Beitrag von aliquis »

Hallo Ihr Lieben,

ich würde ich hier gern auf den Reaktionsverlauf von o. g. Demonstrationsexperiment zu sprechen kommen, der mir nicht klar ist, insbesondere hinsichtlich der Rolle des Oxidationsmittels.

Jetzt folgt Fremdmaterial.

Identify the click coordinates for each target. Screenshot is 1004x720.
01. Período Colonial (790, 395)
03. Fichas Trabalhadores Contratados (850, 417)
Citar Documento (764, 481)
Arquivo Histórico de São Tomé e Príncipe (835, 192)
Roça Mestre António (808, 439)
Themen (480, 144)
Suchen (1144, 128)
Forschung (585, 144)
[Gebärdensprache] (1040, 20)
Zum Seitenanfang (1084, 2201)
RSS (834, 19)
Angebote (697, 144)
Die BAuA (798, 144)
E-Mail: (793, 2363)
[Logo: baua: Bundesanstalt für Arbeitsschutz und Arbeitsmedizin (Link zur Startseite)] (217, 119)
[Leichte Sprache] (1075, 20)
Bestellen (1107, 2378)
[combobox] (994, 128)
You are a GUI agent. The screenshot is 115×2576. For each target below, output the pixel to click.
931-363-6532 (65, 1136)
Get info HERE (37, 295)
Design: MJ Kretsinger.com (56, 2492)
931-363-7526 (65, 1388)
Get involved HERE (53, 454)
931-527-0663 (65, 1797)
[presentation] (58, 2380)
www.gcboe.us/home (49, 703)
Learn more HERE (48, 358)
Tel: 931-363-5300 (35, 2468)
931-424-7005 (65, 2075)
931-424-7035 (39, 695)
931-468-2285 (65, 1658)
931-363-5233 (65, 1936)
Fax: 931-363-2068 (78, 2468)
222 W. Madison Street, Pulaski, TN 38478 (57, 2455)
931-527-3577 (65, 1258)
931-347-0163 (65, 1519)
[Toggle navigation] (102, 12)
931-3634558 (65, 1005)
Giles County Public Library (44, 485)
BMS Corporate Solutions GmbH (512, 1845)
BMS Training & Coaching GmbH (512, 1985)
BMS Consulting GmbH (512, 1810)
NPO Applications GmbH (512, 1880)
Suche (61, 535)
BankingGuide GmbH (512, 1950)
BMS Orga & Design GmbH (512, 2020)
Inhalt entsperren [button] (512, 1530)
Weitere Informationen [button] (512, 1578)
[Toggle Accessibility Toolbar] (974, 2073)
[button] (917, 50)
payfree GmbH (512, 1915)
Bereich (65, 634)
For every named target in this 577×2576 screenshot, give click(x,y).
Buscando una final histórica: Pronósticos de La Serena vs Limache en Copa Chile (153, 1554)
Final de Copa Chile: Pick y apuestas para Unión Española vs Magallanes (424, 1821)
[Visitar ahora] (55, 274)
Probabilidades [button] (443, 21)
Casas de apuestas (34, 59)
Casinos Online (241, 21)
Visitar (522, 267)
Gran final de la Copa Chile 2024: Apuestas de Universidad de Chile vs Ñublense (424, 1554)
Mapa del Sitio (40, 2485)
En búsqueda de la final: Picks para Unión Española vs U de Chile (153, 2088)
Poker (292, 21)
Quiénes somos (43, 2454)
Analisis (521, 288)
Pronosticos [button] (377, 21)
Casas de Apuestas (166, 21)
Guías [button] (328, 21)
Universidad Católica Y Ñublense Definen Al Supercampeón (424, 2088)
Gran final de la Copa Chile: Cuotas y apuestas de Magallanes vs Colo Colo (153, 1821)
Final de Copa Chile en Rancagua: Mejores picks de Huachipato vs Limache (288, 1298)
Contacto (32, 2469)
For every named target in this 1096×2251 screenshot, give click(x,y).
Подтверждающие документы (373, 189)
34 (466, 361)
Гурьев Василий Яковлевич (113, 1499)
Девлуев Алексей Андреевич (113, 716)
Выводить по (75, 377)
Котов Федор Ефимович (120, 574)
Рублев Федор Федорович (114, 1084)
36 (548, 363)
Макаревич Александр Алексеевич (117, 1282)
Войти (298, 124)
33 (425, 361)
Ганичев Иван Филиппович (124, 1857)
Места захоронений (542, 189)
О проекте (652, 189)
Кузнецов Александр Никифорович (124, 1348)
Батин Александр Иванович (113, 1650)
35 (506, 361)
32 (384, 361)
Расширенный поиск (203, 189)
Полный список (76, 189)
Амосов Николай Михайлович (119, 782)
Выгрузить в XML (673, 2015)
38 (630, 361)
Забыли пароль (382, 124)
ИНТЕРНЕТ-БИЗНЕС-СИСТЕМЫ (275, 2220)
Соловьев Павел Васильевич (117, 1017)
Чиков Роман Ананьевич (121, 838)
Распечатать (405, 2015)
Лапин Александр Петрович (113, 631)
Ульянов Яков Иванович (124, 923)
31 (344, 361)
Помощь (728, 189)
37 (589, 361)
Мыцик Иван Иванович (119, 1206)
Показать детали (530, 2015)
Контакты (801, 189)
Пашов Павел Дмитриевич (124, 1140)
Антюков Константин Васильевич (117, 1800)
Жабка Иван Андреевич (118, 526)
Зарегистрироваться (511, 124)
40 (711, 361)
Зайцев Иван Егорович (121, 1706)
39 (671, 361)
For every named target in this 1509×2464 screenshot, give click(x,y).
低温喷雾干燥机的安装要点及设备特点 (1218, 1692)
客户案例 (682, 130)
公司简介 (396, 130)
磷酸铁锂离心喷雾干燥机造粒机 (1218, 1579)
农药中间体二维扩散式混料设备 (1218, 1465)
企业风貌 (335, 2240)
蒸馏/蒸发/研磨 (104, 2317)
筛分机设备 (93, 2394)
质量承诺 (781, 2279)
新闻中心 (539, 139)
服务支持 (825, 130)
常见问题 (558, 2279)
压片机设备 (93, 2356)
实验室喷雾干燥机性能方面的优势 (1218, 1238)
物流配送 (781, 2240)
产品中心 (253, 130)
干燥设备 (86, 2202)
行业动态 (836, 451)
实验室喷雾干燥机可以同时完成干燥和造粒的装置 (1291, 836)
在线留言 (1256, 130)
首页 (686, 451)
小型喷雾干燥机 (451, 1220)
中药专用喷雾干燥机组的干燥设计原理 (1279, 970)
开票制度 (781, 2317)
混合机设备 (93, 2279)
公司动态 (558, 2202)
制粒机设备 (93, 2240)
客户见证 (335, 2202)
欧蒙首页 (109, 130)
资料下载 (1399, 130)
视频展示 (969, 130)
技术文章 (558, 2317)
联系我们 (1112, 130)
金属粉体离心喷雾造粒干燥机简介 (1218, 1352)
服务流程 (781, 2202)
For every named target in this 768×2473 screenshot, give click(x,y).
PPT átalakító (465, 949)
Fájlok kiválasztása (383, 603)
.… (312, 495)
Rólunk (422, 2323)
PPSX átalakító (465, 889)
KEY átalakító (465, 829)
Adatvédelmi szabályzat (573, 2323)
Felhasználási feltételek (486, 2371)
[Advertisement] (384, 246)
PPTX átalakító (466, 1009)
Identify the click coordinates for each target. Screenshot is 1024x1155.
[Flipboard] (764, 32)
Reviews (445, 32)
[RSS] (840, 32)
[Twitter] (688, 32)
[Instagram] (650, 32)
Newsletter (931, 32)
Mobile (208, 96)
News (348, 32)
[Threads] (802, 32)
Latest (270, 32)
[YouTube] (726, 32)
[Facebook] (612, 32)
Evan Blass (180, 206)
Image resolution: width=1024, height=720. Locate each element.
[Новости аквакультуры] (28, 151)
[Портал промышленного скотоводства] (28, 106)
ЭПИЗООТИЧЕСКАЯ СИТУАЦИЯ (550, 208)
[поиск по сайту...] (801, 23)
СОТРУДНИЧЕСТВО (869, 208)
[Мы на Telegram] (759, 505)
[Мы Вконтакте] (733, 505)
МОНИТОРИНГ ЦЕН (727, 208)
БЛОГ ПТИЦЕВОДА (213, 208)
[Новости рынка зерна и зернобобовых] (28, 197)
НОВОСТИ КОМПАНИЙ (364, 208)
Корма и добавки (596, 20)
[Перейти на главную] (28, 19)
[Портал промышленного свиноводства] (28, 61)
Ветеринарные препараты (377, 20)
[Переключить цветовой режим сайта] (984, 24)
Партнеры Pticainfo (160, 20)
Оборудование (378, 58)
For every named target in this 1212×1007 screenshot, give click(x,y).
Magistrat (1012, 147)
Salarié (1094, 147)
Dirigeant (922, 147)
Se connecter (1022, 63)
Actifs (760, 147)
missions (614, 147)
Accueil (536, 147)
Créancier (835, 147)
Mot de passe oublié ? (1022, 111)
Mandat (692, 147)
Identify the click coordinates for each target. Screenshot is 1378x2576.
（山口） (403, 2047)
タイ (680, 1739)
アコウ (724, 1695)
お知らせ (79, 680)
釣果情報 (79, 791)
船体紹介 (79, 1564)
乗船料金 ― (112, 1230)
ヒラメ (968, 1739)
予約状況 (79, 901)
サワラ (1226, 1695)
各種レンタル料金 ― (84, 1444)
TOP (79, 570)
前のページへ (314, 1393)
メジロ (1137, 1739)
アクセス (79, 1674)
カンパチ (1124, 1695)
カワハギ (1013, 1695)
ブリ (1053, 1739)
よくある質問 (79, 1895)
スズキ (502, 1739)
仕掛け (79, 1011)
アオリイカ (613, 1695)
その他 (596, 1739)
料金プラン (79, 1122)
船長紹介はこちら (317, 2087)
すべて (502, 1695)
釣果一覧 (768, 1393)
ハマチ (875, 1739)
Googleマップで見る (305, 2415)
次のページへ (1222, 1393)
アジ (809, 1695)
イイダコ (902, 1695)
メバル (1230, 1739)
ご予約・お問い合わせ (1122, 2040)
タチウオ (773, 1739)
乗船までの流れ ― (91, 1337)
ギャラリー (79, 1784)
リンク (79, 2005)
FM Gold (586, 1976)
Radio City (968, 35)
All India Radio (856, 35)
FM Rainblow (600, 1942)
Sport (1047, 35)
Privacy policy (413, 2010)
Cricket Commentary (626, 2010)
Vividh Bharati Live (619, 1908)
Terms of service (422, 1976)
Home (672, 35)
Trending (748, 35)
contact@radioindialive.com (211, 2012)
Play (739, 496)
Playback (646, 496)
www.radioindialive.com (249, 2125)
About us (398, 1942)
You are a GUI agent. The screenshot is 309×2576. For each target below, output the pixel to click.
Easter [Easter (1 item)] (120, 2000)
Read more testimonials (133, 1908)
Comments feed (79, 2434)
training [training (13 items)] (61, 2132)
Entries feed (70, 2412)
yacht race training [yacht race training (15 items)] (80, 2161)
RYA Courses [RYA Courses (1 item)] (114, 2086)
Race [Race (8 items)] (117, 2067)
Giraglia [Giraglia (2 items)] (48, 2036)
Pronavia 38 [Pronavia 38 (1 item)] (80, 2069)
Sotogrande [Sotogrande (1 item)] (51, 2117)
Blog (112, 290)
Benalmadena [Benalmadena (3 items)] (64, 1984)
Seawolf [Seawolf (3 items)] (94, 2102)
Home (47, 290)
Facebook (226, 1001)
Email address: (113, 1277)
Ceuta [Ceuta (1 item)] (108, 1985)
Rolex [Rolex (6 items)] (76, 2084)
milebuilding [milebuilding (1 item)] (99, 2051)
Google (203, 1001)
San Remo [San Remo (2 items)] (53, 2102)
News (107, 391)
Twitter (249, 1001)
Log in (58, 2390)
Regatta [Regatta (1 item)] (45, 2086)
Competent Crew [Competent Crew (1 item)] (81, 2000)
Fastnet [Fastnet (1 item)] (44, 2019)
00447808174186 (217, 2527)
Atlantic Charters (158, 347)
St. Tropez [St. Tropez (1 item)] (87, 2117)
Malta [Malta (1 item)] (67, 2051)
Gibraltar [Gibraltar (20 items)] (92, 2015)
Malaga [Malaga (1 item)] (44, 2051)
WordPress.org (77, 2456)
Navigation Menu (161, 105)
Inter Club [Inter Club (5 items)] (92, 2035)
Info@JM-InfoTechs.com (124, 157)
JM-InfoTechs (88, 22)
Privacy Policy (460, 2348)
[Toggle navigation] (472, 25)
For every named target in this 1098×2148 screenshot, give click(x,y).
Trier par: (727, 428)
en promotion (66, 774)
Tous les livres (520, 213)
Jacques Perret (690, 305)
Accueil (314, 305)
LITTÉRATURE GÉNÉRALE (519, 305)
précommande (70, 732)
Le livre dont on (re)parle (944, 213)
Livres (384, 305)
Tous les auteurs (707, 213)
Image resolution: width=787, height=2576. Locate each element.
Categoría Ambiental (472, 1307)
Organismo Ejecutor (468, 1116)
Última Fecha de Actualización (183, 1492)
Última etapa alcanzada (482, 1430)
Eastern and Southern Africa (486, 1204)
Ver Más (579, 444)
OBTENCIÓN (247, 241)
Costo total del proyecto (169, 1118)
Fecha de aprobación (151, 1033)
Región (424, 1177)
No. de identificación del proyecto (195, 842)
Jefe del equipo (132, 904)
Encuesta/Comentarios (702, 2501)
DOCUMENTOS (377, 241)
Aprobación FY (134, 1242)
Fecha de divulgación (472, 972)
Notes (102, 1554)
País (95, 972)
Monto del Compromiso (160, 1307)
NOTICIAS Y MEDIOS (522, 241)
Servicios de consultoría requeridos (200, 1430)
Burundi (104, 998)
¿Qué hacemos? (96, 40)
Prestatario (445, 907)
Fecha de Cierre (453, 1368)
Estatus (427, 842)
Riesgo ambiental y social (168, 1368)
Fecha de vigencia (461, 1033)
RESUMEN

Ausgelöst hat meine Überlegungen der Vergleich folgender zwei YouTube-Videos zu dem Versuch:
www.youtube.com/watch?v=tSNkleHfIkY
www.youtube.com/watch?v=Fc3dE8Y23nU&t=155s

In beiden Videos überzeugen mich die Erklärungen nicht: bei Thyzoid stehen die elektrochemische Reaktion von Ga und Fe sowie das Ferro-Chromat- Redoxsystem relativ unverbunden nebeneinander, so dass ich mich frage, ob das Dichromat in der Lösung dann überhaupt notwendig ist.
Bei Techtastisch pulsiert der Gallium-Blopp dann auch ohne Dichromat, bzw. macht mit Dichromat aber ohne Eisen dann offensichtlich noch interessantere Dinge... (www.youtube.com/watch?v=ndk5VDv735o)
Auf jeden Fall finde ich Marcels Erklärung der Rückreduktion zu Gallium aus dem ersten Video nicht plausibel, da dieses ja unedler ist als Eisen.
Funktionieren tut's aber trotzdem - auch ohne Oxidationsmittel (ich hab's vor längerer Zeit mal ausprobiert). Im Gegenteil: als ich noch (sehr wenig!) Dichromat hinzugab, hörte das Pulsieren sogar auf!
Nun bin ich total verwirrt, was da jetzt eigentlich wie abläuft und was das Oxidationsmittel, sei es nun Dichromat, Permanganat oder Peroxid, damit zu tun hat bzw. nicht zu tun hat. :conf:

Bei Wagner/Kratz, Chemie in faszinierenden Experimenten, fand ich folgende Erklärung:
"In dem Augenblick, in dem die Nadel das Quecksilber berührt, entsteht ein galvanisches Element aus Quecksilber, Eisen und Schwefelsäure. Eisen als das unedlere Metall löst sich auf, bildet als die Anode; Quecksilber ist die Kathode. Kaliumpermanganat ist das Oxidationsmittel, das reduziert wird. Die auf dem Quecksilber adsorbierten Elektronen vermehren die Ladungsdichte auf der Oberfläche, die Oberflächenspannung wächst. Infolgedessen krümmt sich die Oberfläche stärker (...), die Verbindung mit dem Eisen wird unterbrochen. Nun werden die Elektroden vom Oxidationsmittel übernommen. Damit sinkt erneut die Oberflächenspannung. Der Tropfen flacht sich ab und berührt wiederum die Nadel, der Vorgang beginnt von vorn."
So weit, so gut - aber warum funktioniert es dann mit Gallium, welches unedler ist als Eisen, genauso gut? Und warum funktioniert es dann auch bzw. sogar noch besser ohne Oxidationsmittel?... :idea2:

Wer hat eine plausible(re) Erklärung?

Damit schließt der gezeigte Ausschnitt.